◆ WHAT IS NEEDED ◆
Copy out exactly, from the entries that follow, the line holding "Artikelnummer: E-N25676-051", the line holding "үн райы жауын-шашынсыз.", and all lines between them, but no pictures.

------------------------------------------------------------------------

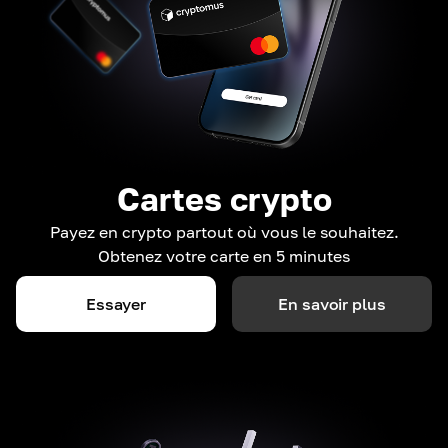
Cartes crypto
Payez en crypto partout où vous le souhaitez.
Obtenez votre carte en 5 minutes
Essayer
En savoir plus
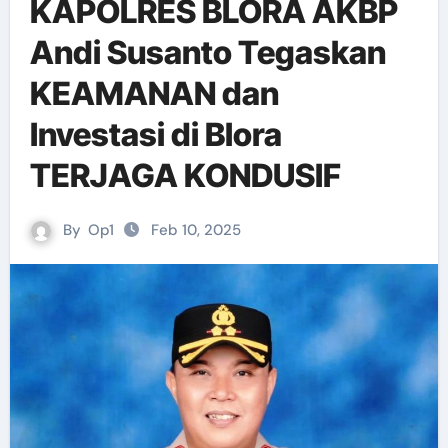
KAPOLRES BLORA AKBP
Andi Susanto Tegaskan
KEAMANAN dan
Investasi di Blora
TERJAGA KONDUSIF
By
Op1
Feb 10, 2025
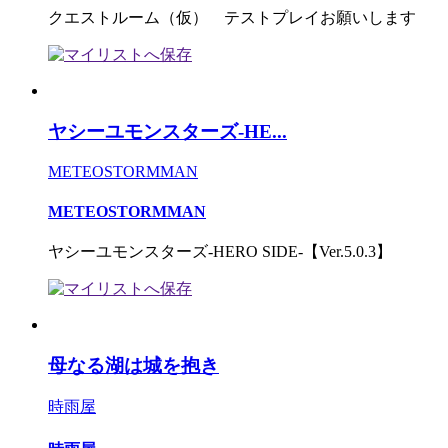
クエストルーム（仮） テストプレイお願いします
ヤシーユモンスターズ-HE...
METEOSTORMMAN
METEOSTORMMAN
ヤシーユモンスターズ-HERO SIDE-【Ver.5.0.3】
母なる湖は城を抱き
時雨屋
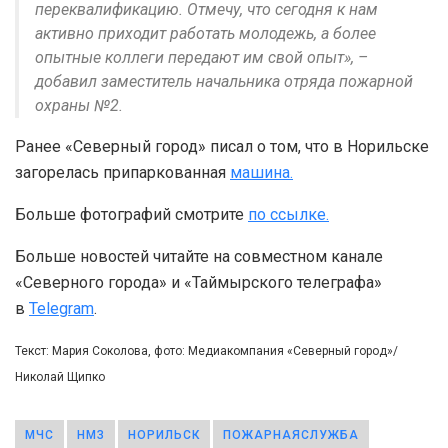
переквалификацию. Отмечу, что сегодня к нам
активно приходит работать молодежь, а более
опытные коллеги передают им свой опыт», –
добавил заместитель начальника отряда пожарной
охраны №2.
Ранее «Северный город» писал о том, что в Норильске
загорелась припаркованная
машина.
Больше фотографий смотрите
по ссылке.
Больше новостей читайте на совместном канале
«Северного города» и «Таймырского телеграфа»
в
Telegram
.
Текст: Мария Соколова, фото: Медиакомпания «Северный город»/
Николай Щипко
МЧС
НМЗ
НОРИЛЬСК
ПОЖАРНАЯСЛУЖБА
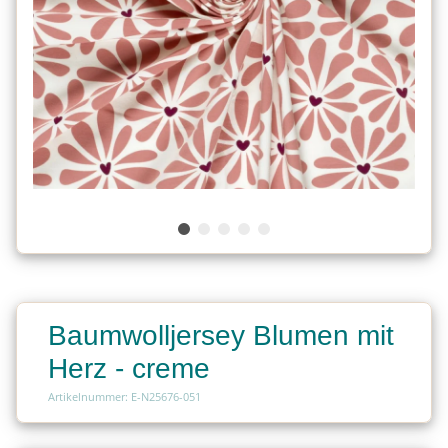
Baumwolljersey Blumen mit
Herz - creme
Artikelnummer: E-N25676-051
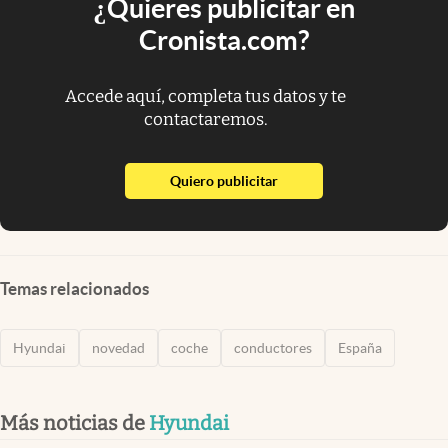
¿Quieres publicitar en
Cronista.com?
Accede aquí, completa tus datos y te
contactaremos.
abre en nueva pestaña
Quiero publicitar
Temas relacionados
Hyundai
novedad
coche
conductores
España
Más noticias de
Hyundai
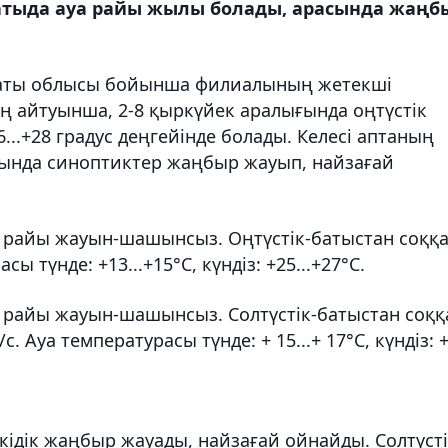
атыда ауа райы жылы болады, арасында жаңб
маты облысы бойынша филиалының жетекші
ң айтуынша, 2-8 қыркүйек аралығында оңтүстік
...+28 градус деңгейінде болады. Келесі аптаның
ңында синоптиктер жаңбыр жауып, найзағай
н райы жауын-шашынсыз. Оңтүстік-батыстан соққ
сы түнде: +13...+15°С, күндіз: +25...+27°С.
үн райы жауын-шашынсыз. Солтүстік-батыстан соққ
м/с. Ауа температурасы түнде: + 15...+ 17°С, күндіз: 
кідік жаңбыр жауады, найзағай ойнайды. Солтүсті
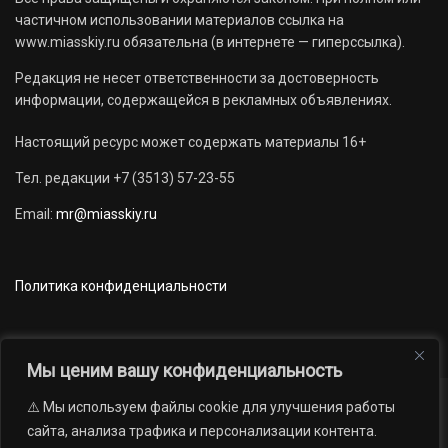
частичном использовании материалов ссылка на
www.miasskiy.ru обязательна (в интернете — гиперссылка).
Редакция не несет ответственности за достоверность
информации, содержащейся в рекламных объявлениях.
Настоящий ресурс может содержать материалы 16+
Тел. редакции +7 (3513) 57-23-55
Email:
mr@miasskiy.ru
Политика конфиденциальности
Мы ценим вашу конфиденциальность
⚠️ Мы используем файлы cookie для улучшения работы
Новости
Наши проекты
Официально
сайта, анализа трафика и персонализации контента.
АРХИВ
16+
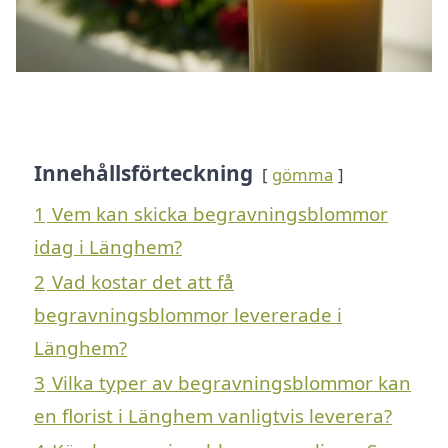
Innehållsförteckning
gömma
1
Vem kan skicka begravningsblommor
idag i Länghem?
2
Vad kostar det att få
begravningsblommor levererade i
Länghem?
3
Vilka typer av begravningsblommor kan
en florist i Länghem vanligtvis leverera?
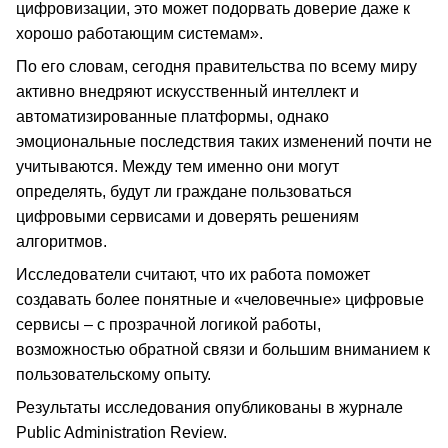
цифровизации, это может подорвать доверие даже к
хорошо работающим системам».
По его словам, сегодня правительства по всему миру
активно внедряют искусственный интеллект и
автоматизированные платформы, однако
эмоциональные последствия таких изменений почти не
учитываются. Между тем именно они могут
определять, будут ли граждане пользоваться
цифровыми сервисами и доверять решениям
алгоритмов.
Исследователи считают, что их работа поможет
создавать более понятные и «человечные» цифровые
сервисы – с прозрачной логикой работы,
возможностью обратной связи и большим вниманием к
пользовательскому опыту.
Результаты исследования опубликованы в журнале
Public Administration Review.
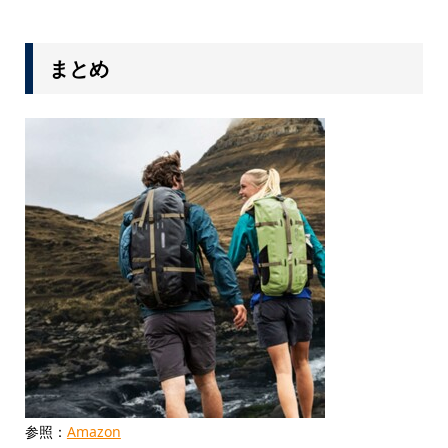
まとめ
参照：
Amazon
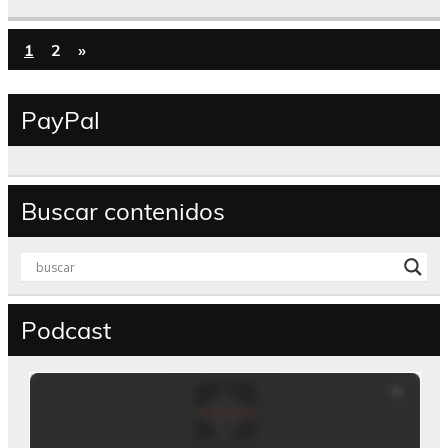
1
2
»
PayPal
Buscar contenidos
Podcast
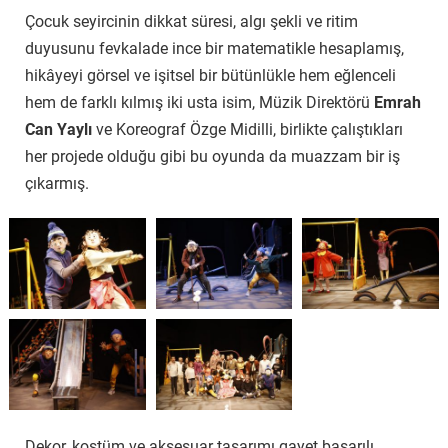
Çocuk seyircinin dikkat süresi, algı şekli ve ritim
duyusunu fevkalade ince bir matematikle hesaplamış,
hikâyeyi görsel ve işitsel bir bütünlükle hem eğlenceli
hem de farklı kılmış iki usta isim, Müzik Direktörü
Emrah
Can Yaylı
ve Koreograf Özge Midilli, birlikte çalıştıkları
her projede olduğu gibi bu oyunda da muazzam bir iş
çıkarmış.
Dekor, kostüm ve aksesuar tasarımı gayet başarılı.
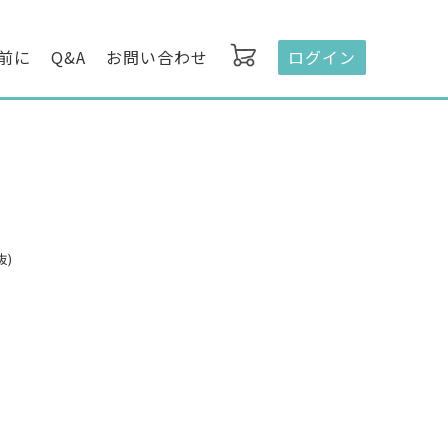
前に
Q&A
お問い合わせ
ログイン
抜)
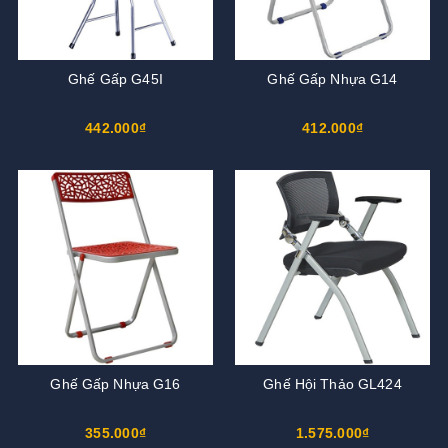
Ghế Gấp G45I
Ghế Gấp Nhựa G14
442.000₫
412.000₫
Ghế Gấp Nhựa G16
Ghế Hội Thảo GL424
355.000₫
1.575.000₫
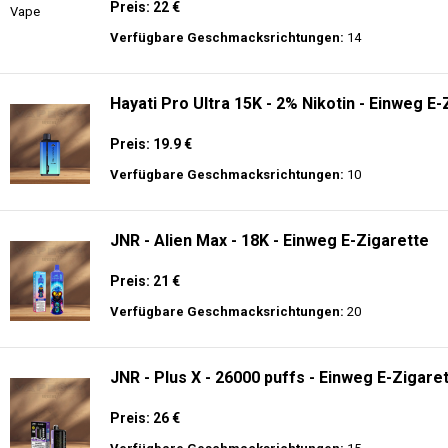
Preis: 22 €
Verfügbare Geschmacksrichtungen:
14
Hayati Pro Ultra 15K - 2% Nikotin - Einweg E-
Preis: 19.9 €
Verfügbare Geschmacksrichtungen:
10
JNR - Alien Max - 18K - Einweg E-Zigarette
Preis: 21 €
Verfügbare Geschmacksrichtungen:
20
JNR - Plus X - 26000 puffs - Einweg E-Zigaret
Preis: 26 €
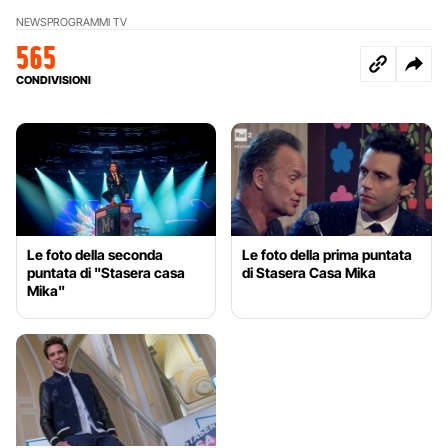
NEWS
PROGRAMMI TV
565
CONDIVISIONI
Le foto della seconda
Le foto della prima puntata
puntata di "Stasera casa
di Stasera Casa Mika
Mika"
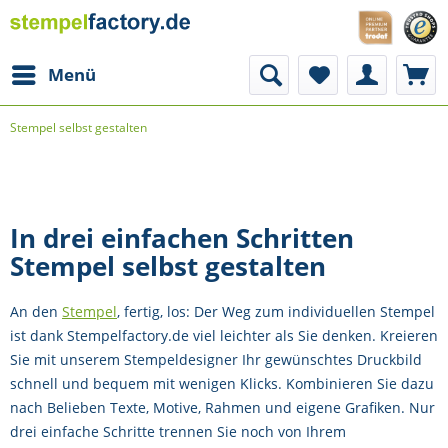
Menü
Stempel selbst gestalten
In drei einfachen Schritten
Stempel selbst gestalten
An den
Stempel
, fertig, los: Der Weg zum individuellen Stempel
ist dank Stempelfactory.de viel leichter als Sie denken. Kreieren
Sie mit unserem Stempeldesigner Ihr gewünschtes Druckbild
schnell und bequem mit wenigen Klicks. Kombinieren Sie dazu
nach Belieben Texte, Motive, Rahmen und eigene Grafiken. Nur
drei einfache Schritte trennen Sie noch von Ihrem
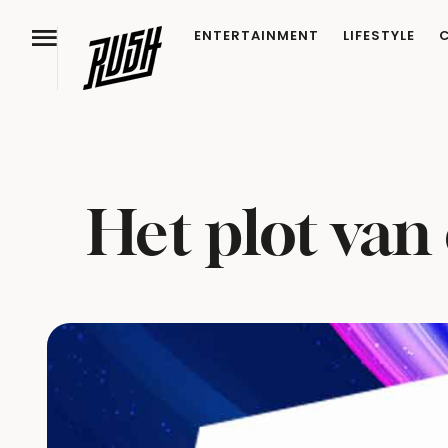
ENTERTAINMENT
LIFESTYLE
Het plot van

------------------------------------------------------------------------

◆ ANSWER BELOW ◆
Artikelnummer: E-N25676-051
¿Quieres publicitar en
Cronista.com?
Accede aquí, completa tus datos y te
contactaremos.
abre en nueva pestaña
Quiero publicitar
Temas relacionados
Hyundai
novedad
coche
conductores
España
Más noticias de
Hyundai
атыда ауа райы жылы болады, арасында жаңб
маты облысы бойынша филиалының жетекші
ң айтуынша, 2-8 қыркүйек аралығында оңтүстік
...+28 градус деңгейінде болады. Келесі аптаның
ңында синоптиктер жаңбыр жауып, найзағай
н райы жауын-шашынсыз. Оңтүстік-батыстан соққ
сы түнде: +13...+15°С, күндіз: +25...+27°С.
үн райы жауын-шашынсыз. Солтүстік-батыстан соққ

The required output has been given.